Probabilistic Sensitivity Analysis Methods for Design under Uncertainty

Sensitivity analysis (SA) is an important procedure in engineering design to obtain valuable information about the model behavior to guide a design process. For design under uncertainty, probabilistic sensitivity analysis (PSA) methods have been developed to provide insight into the probabilistic behavior of a model. In this paper, the goals of PSA at different design stages are investigated. In the prior-design stage, PSA can be utilized to identify those probabilistically non-significant variables and reduce the dimension of a random design space. It can reduce the computational cost associated with uncertainty assessment without much sacrifice on the optimum solution. For post-design analysis, probabilistic sensitivity analysis can be used to identify where to spend design resources for the largest potential improvement of a performance.
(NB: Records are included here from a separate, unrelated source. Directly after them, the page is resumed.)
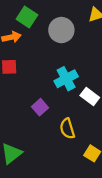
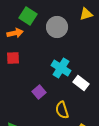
cyan cross: (66, 79) -> (61, 68), turned -30

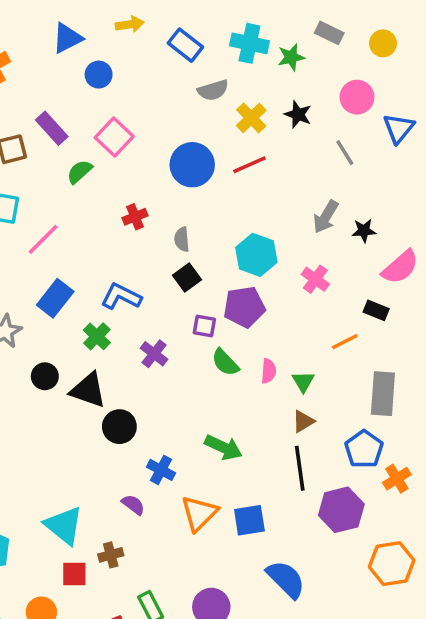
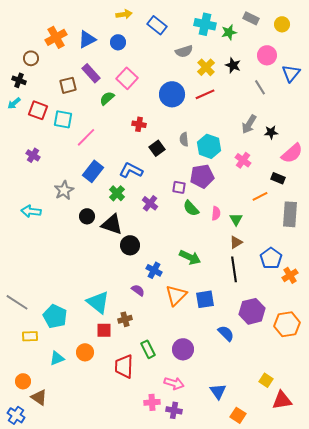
yellow arrow: (130, 24) -> (124, 14), moved
blue triangle: (67, 38) -> (87, 39), moved
blue rectangle: (185, 45) -> (157, 25), moved
red cross: (135, 217) -> (139, 124), turned 32
gray semicircle: (182, 239) -> (184, 139), moved
black square: (187, 277) -> (157, 148), moved
gray rectangle: (383, 394) -> (290, 214), moved
purple hexagon: (341, 510) -> (252, 311), moved
blue semicircle: (286, 579) -> (226, 333), size x0.7

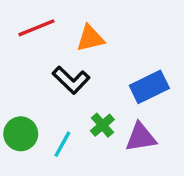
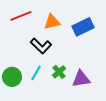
blue rectangle: (149, 87) -> (83, 27), moved
cyan line: (62, 144) -> (36, 73), moved

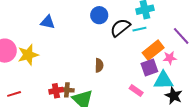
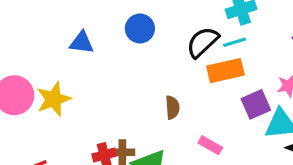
blue circle: (99, 15) -> (140, 28), moved
orange rectangle: (153, 50) -> (225, 71), moved, turned 30
pink rectangle: (136, 91) -> (210, 145), moved

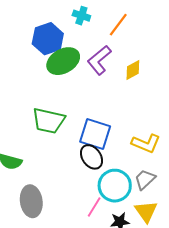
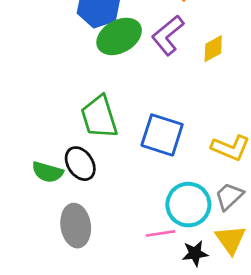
green trapezoid: (49, 121) -> (99, 117), turned 60
black ellipse: (92, 157) -> (80, 164), moved
pink line: (94, 207) -> (160, 233), turned 50

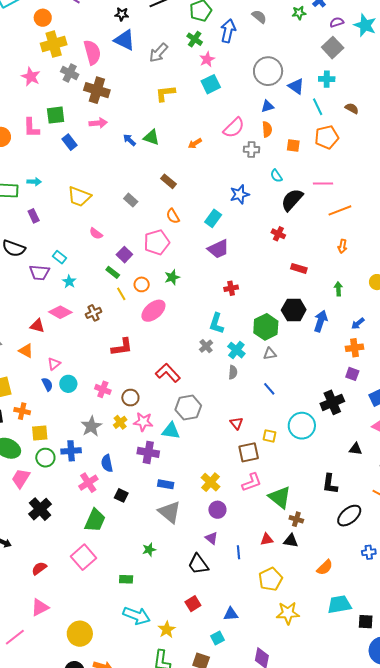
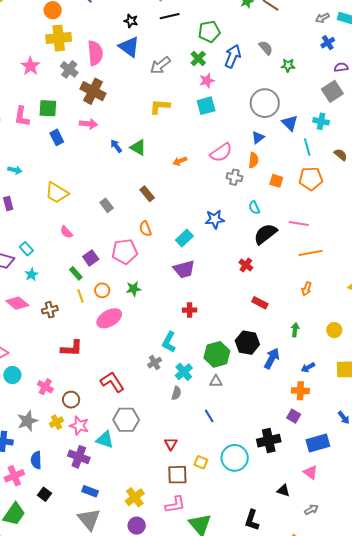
green star: (299, 13) -> (288, 65), moved
blue triangle: (267, 106) -> (258, 138), turned -32

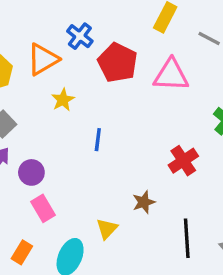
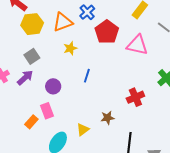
purple circle: (31, 172) -> (53, 86), moved
orange rectangle: (22, 252) -> (31, 122), moved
Based on the interested distribution range of a random response, the PSA methods can be categorized into two types: the global response probabilistic sensitivity analysis (GRPSA) and the regional response probabilistic sensitivity analysis (RRPSA). Four widely-used PSA methods: Sobol' indices, Wu's sensitivity coefficients, the MPP based sensitivity coefficients, and the Kullback-Leibler entropy based method are selected for comparison. The merits behind each method are reviewed in details. Their advantages, limitations, and applicability are investigated. Their effectiveness and applicability under different design scenarios are compared in two numerical examples and two engineering design problems.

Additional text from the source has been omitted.